» **Problem**
Retype the entries below word for word, leaving out every picture.

(Stored data entries)
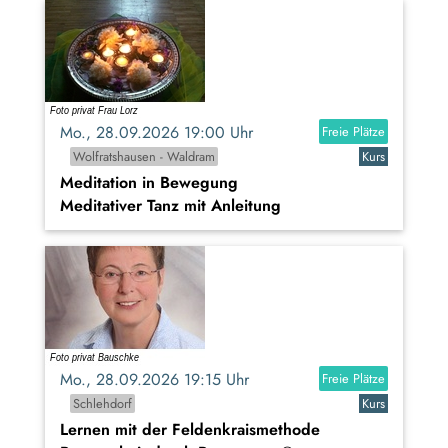
Mo., 28.09.2026 19:00 Uhr
Freie Plätze
Wolfratshausen - Waldram
Kurs
Meditation in Bewegung
Meditativer Tanz mit Anleitung
Mo., 28.09.2026 19:15 Uhr
Freie Plätze
Schlehdorf
Kurs
Lernen mit der Feldenkraismethode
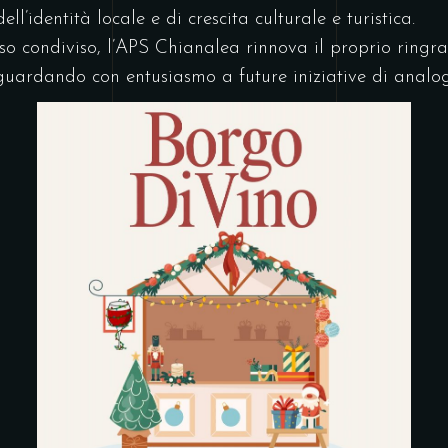
l’identità locale e di crescita culturale e turistica.
so condiviso, l’APS Chianalea rinnova il proprio ringr
, guardando con entusiasmo a future iniziative di analo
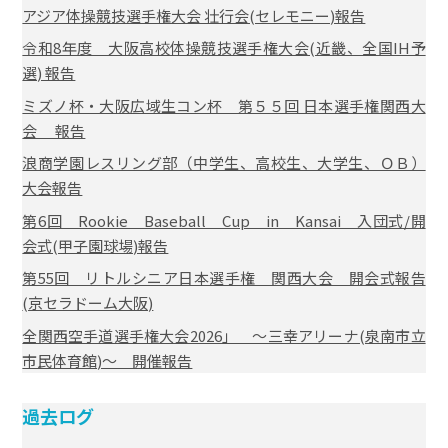
アジア体操競技選手権大会 壮行会(セレモニー)報告
令和8年度 大阪高校体操競技選手権大会(近畿、全国IH予
選) 報告
ミズノ杯・大阪広域生コン杯 第５５回 日本選手権関西大
会 報告
浪商学園レスリング部（中学生、高校生、大学生、ＯＢ）
大会報告
第6回 Rookie Baseball Cup in Kansai 入団式/開
会式(甲子園球場)報告
第55回 リトルシニア日本選手権 関西大会 開会式報告
(京セラドーム大阪)
全関西空手道選手権大会2026」 ～三幸アリーナ(泉南市立
市民体育館)～ 開催報告
過去ログ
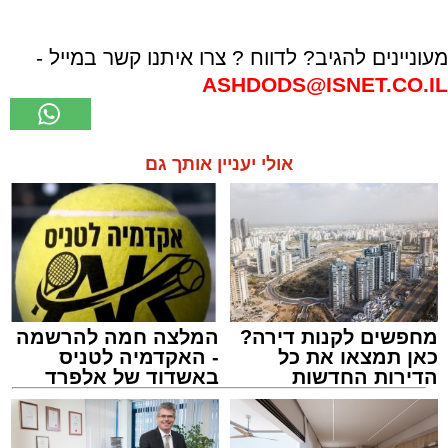
מעוניינים להגיב? לדווח ? צרו איתנו קשר במייל -
ASHDODS@ISNET.CO.IL
אולי יעניין אותך גם
מחפשים לקנות דירה?
המלצה חמה להרשמה
כאן תמצאו את כל
- האקדמיה לטניס
הדירות החדשות
באשדוד של אלפרד
למכירה באשדוד >>>
קריאולנסקי - לילדים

» **Exercise output**
Mo., 28.09.2026 19:00 Uhr
Freie Plätze
Wolfratshausen - Waldram
Kurs
Meditation in Bewegung
Meditativer Tanz mit Anleitung
Mo., 28.09.2026 19:15 Uhr
Freie Plätze
Schlehdorf
Kurs
Lernen mit der Feldenkraismethode
l’identità locale e di crescita culturale e turistica.
so condiviso, l’APS Chianalea rinnova il proprio ringr
, guardando con entusiasmo a future iniziative di analo
アジア体操競技選手権大会 壮行会(セレモニー)報告
令和8年度 大阪高校体操競技選手権大会(近畿、全国IH予
選) 報告
ミズノ杯・大阪広域生コン杯 第５５回 日本選手権関西大
会 報告
浪商学園レスリング部（中学生、高校生、大学生、ＯＢ）
大会報告
第6回 Rookie Baseball Cup in Kansai 入団式/開
会式(甲子園球場)報告
第55回 リトルシニア日本選手権 関西大会 開会式報告
(京セラドーム大阪)
全関西空手道選手権大会2026」 ～三幸アリーナ(泉南市立
市民体育館)～ 開催報告
過去ログ
מעוניינים להגיב? לדווח ? צרו איתנו קשר במייל -
ASHDODS@ISNET.CO.IL
אולי יעניין אותך גם
מחפשים לקנות דירה?
המלצה חמה להרשמה
כאן תמצאו את כל
- האקדמיה לטניס
הדירות החדשות
באשדוד של אלפרד
למכירה באשדוד >>>
קריאולנסקי - לילדים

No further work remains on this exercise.